Cuando Stubb se ausentó, Ajab estuvo un rato recostado sobre la amurada; y como últimamente había sido usual en él, llamó a un marinero de la guardia y le envió abajo, a por su taburete de marfil, y también a por su pipa. Encendiendo la pipa en la lámpara de la bitácora y plantificando el taburete en la banda de barlovento de la cubierta, se sentó y fumó.
En tiempos de los antiguos escandinavos, cuenta la tradición, los tronos de los reyes daneses, amantes del mar, estaban fabricados con los colmillos del narval. ¿Cómo, pues, podía uno mirar a Ajab, sentado en ese trípode de huesos, sin que le recordara la realeza que simbolizaba? Pues Ajab era un kan de las planchas, y un rey del mar, y un gran señor de los leviatanes.
Pasaron algunos momentos durante los cuales el espeso humo salió de su boca en rápidas y constantes bocanadas, que volvían de nuevo a su cara.
—¿Cómo es que este fumar ya no tranquiliza? —monologó finalmente, retirando la boquilla—. ¡Oh, pipa mía!, ¡mal me debe ir si vuestro encanto ha desaparecido!
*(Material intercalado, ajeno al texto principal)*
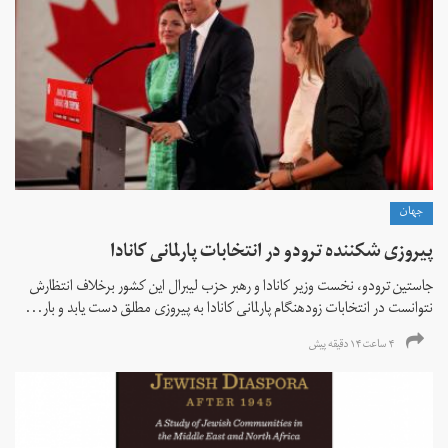
جهان
پیروزی شکننده ترودو در انتخابات پارلمانی کانادا
جاستین ترودو، نخست وزیر کانادا و رهبر حزب لیبرال این کشور برخلاف انتظارش
نتوانست در انتخابات زود‌هنگام پارلمانی کانادا به پیروزی مطلق دست یابد و بار...
۴ ساعت ۱۴ دقیقه پیش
Aquí he estado, esforzándome inconscientemente, no disfrutando… sí, e ignorantemente fumando a barlovento todo el rato; a barlovento, y con bocanadas tan nerviosas como si, lo mismo que la ballena moribunda, mis chorros finales fueran los más fuertes y más cargados de dificultad. ¿Qué tengo que ver yo con esta pipa? Esta cosa que está ideada para la serenidad, para lanzar suaves humos blancos entre suaves cabellos blancos, no entre desarraigados rizos de color gris de hierro, como los míos. No fumaré más…
Lanzó la pipa, todavía encendida, al mar. El fuego siseó en las olas; en el mismo instante el barco pasó raudo sobre la burbuja que hizo la pipa al hundirse. Con sombrero gacho, Ajab paseó las planchas, renqueante.